Orient Paper & Industries has been buzzing in trade since last couple of days. The stock of the company is up 2.5x this year with a 52-week high of Rs 35.5 in June 2014.
Speaking to CNBC-TV18, the MD ML Pachisia says that the paper industry remains under stress and the volumes across the industry will continue to be sluggish. He, however, expects a pick up in demand for paper business with the release of new Budget reallocations to education sector.
"We expect paper division to do much better during the second half of the year. This quarter may not be as good as one would like it to be," he adds.
The company, which is a major player in paper space, makes writing, printing, industrial and specialty paper. Its appliance business, which is a recent addition, is still at the nascent stage and is slowly picking up. Orient Paper's debt currently stands at Rs 220 crore but is declining slowly and gradually, adds Pachisia.Below is verbatim transcript of the interview:
Q: When we spoke to you last which was in end-July, you mentioned that you are expecting around 30 percent growth in your electric division and 10 percent in your paper division. How are both these divisions doing at current prognosis?
A: As I mentioned last time our electrical division did grow by over 30 percent during the first quarter and paper division grew by about 12 percent in the first quarter.
In the current quarter also electrical division continues to do well; we should do much better than last year same period, we still have to watch the exact percentage of growth but it continues to do well and both the fan business as well as the lighting business are doing extremely well. The appliance business, which is a recent addition, is still at the nascent stage and will be slowly picking up. Therefore, electrical business is doing well.
On the paper side, there has been a lot of improvement in our own internal efficiencies, the volumes are also slightly better. However, the paper industry in general is not doing well at the moment but it is expected that now with the release of new Budget reallocations to education sector, the demand will pickup soon.
Once that happens with our improved efficiencies, paper should also do well. However, we expect paper division to do much better during the second half of the year. This quarter may not be as good as one would like it to be.
Q: Now with the monsoons coming, has there been any improvement in the paper business – that was one big problem in previous months? Should we expect that in Q2 you will report losses or you will at least get breakeven on EBIT level for the paper business?
A: I will not be able to make specific comments but right now there is not much improvement in the volume of business available in the paper industry and I am not sure if we will be positive at EBIT level during this quarter but we are hopeful that for the year as a whole we will be EBIT positive.
Q: About electrical consumer durables, we spoke earlier with other companies like Whirlpool and they have done very well in the first quarter but they were not very sure it would be repeated in the second quarter. They attributed it more towards extended summer and maybe replacement demand. There is still a doubt whether the first time buyer is still coming into the consumer durable market. Is there a genuine improvement or is this just an extended summer benefit that you are enjoying? How will you rate the second half for the consumer durable space and even these two months of the current quarter? Were they substantially better than the same two months last year?

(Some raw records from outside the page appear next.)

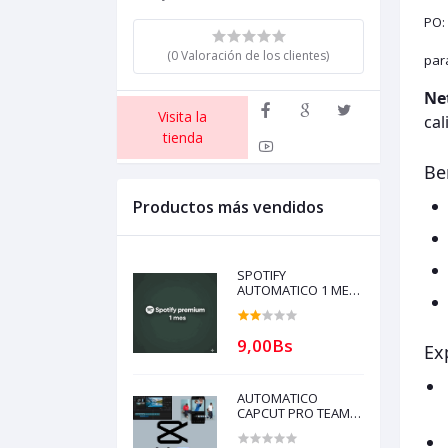
PO:
(0 Valoración de los clientes)
par
Ne
Visita la
cal
tienda
Be
Productos más vendidos
SPOTIFY
AUTOMATICO 1 MES
PARA REVENDER con
garantía (compra
solo si tienes
9,00Bs
Ex
creditos)
AUTOMATICO
CAPCUT PRO TEAM 1
dispositivo 30 DIAS
PARA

A: In our case the current two months are better than the same period last year. This is a new product category that we introduced a year and a half ago and are still in the process of establishing it. We are a small player in that segment unlike lighting and fan business.
Q: What about fans?
A: Fans are doing well.
Q: From year ago level, would you be 30 percent higher in fans?
A: I cannot say exact percentage but we will be substantially higher than last year. We are trying for 30 percent, whether we will achieve it or not, is yet to be seen.

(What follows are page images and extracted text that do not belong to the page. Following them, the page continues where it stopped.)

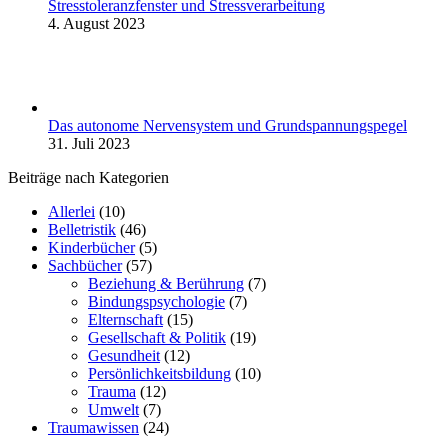
Stresstoleranzfenster und Stressverarbeitung
4. August 2023
Das autonome Nervensystem und Grundspannungspegel
31. Juli 2023
Beiträge nach Kategorien
Allerlei
(10)
Belletristik
(46)
Kinderbücher
(5)
Sachbücher
(57)
Beziehung & Berührung
(7)
Bindungspsychologie
(7)
Elternschaft
(15)
Gesellschaft & Politik
(19)
Gesundheit
(12)
Persönlichkeitsbildung
(10)
Trauma
(12)
Umwelt
(7)
Traumawissen
(24)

Q: You did undertake Rs 25 crore one-time expense in previous quarter with regards to some amount of promotion that was undertaken. Was that only a one-off or are we seeing more of such expenses through the year as well?
A: The normal expenditure on promotions and advertising will continue. This Rs 25 crore that we spend was over and above the normal expenditure, the major brand campaign that we did in the first quarter that would not be repeated but the normal expenditure on advertising and promotion will continue throughout the year.